Collected data
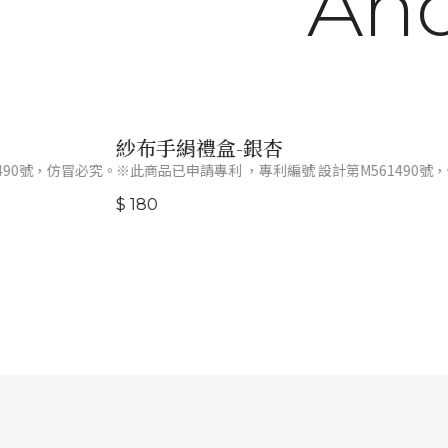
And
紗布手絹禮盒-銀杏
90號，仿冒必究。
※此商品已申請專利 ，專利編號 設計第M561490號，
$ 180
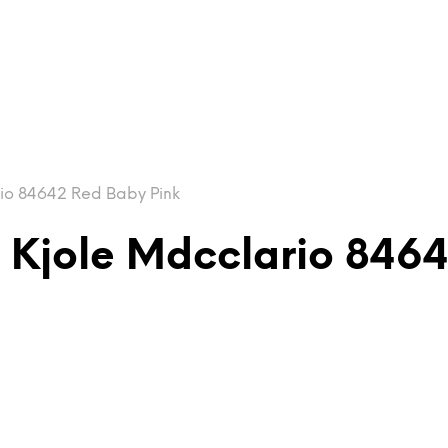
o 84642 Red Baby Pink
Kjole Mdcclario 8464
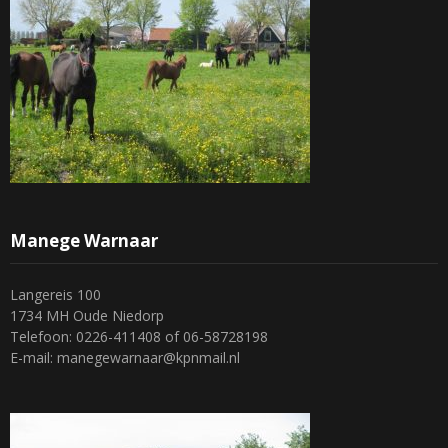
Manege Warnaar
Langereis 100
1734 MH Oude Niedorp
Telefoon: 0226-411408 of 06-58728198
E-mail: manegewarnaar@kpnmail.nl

...

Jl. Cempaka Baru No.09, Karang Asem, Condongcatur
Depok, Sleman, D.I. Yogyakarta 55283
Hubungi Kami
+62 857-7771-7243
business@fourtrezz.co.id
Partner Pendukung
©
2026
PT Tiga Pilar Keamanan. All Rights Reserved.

* * *

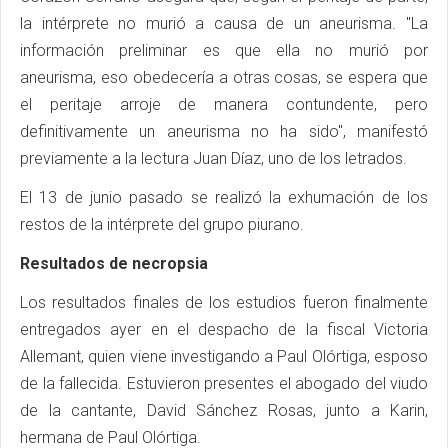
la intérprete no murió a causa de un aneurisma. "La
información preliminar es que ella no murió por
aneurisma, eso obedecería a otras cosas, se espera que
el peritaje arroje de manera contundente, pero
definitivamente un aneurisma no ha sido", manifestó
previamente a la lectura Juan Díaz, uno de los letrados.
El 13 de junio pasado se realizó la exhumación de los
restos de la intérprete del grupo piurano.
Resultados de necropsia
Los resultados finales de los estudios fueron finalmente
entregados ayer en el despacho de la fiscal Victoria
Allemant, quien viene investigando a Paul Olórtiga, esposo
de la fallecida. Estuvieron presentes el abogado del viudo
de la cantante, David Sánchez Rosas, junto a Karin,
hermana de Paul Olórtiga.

> _Aim of the task_
Restate word for word the entries above, starting at the line with "Jl. Cempaka Baru" and ending at the line with "PT Tiga Pilar Keamanan. All Rights Reserved.", inclusive, and no others.

> _Your response_
Jl. Cempaka Baru No.09, Karang Asem, Condongcatur
Depok, Sleman, D.I. Yogyakarta 55283
Hubungi Kami
+62 857-7771-7243
business@fourtrezz.co.id
Partner Pendukung
©
2026
PT Tiga Pilar Keamanan. All Rights Reserved.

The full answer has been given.